0patch releases Windows 7 and Server 2008 micropatch for font parsing vulnerabilities
Last Monday, we reported that Microsoft found attackers exploiting font parsing code vulnerabilities in Windows. The vulnerabilities in question are the result of the Windows Adobe Type Manager Library improperly handling the Adobe Type 1 PostScript format. So long as these vulnerabilities are present in Windows, an attacker can run malware on a remote user’s device by way of a malicious OTF file viewed on said device. There is currently no fix for the vulnerabilities, though Microsoft is working on one. However, it seems to have been confirmed by a Microsoft spokesperson that this fix will not be available until next Update Tuesday on April fourteenth. Microsoft has released a security advisory detailing three different mitigation measures that can be taken in the mean time.

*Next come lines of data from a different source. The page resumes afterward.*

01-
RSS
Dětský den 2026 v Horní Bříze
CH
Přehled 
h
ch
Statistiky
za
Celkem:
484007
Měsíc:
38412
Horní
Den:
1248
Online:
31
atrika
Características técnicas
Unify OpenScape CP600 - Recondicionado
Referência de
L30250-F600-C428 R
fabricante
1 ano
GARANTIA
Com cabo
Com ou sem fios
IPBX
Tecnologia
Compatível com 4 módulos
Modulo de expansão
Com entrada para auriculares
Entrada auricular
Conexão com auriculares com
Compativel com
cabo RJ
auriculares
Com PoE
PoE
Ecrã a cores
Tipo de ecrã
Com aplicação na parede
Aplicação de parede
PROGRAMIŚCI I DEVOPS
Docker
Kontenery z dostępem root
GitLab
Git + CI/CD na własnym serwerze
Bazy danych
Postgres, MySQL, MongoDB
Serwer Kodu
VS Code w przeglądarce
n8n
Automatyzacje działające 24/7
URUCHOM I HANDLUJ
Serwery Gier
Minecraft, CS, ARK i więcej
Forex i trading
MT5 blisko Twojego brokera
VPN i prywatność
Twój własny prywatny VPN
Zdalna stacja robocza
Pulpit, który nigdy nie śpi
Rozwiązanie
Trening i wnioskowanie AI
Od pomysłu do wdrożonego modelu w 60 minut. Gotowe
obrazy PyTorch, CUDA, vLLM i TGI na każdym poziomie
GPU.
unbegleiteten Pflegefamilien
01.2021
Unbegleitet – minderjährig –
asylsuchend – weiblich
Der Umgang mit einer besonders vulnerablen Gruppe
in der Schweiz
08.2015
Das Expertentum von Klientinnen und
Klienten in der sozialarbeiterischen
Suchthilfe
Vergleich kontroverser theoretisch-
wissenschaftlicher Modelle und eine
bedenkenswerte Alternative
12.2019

Mitja Kolsek, CEO of Acros Security, explained in a 0patch blog post that these vulnerabilities are significantly more alarming for those running versions of Windows prior to Windows 10 version 1709 and their server counterparts. From Windows 10 version 1709 and onward, Windows parses font in a sandboxed user-space process titled fontdrvhost.exe. Any malicious OTF files viewed in these versions of Windows will execute their malicious code inside an AppContainer sandbox, requiring an additional vulnerability to escape. The situation is more dire for prior versions of Windows on which font parsing is performed in the kernel, giving the highest privileges to any code run by viewing malicious OTF files.
Those still running these older versions of Windows should more seriously consider taking the mitigation measures detailed by Microsoft as we wait for a fix to roll out on Update Tuesday. However, 0patch has already released a micropatch for the vulnerabilities. 0patch provides security patches for Windows 7 and Windows Server 2008, which are no longer officially supported by Microsoft. Those still running these versions of Windows without Extended Security Updates (ESU) are on their own security-wise, so far as Microsoft is concerned. 0patch has moved in to fill the security update void for these users. The folks at 0patch haven’t actually fixed the font parsing vulnerabilities themselves with the micropatch, but rather stopped Windows from parsing Adobe Type 1 PostScript fonts. You can see the micropatch in action in the video below.
The micropatch is currently available for Windows 7 64-bit and Windows Server 2008 R2 without ESU. 0patch intends to extend the micropatch to cover these versions of windows with ESU, as well as Windows 8.1 and Windows Server 2012, both 32-bit and 64-bit. Since the vulnerabilities do not pose as severe a risk to Windows 10, and an official fix is on the way, Kolsek says in the blog post that 0patch does not intend to release a version of the micropatch for Windows 10.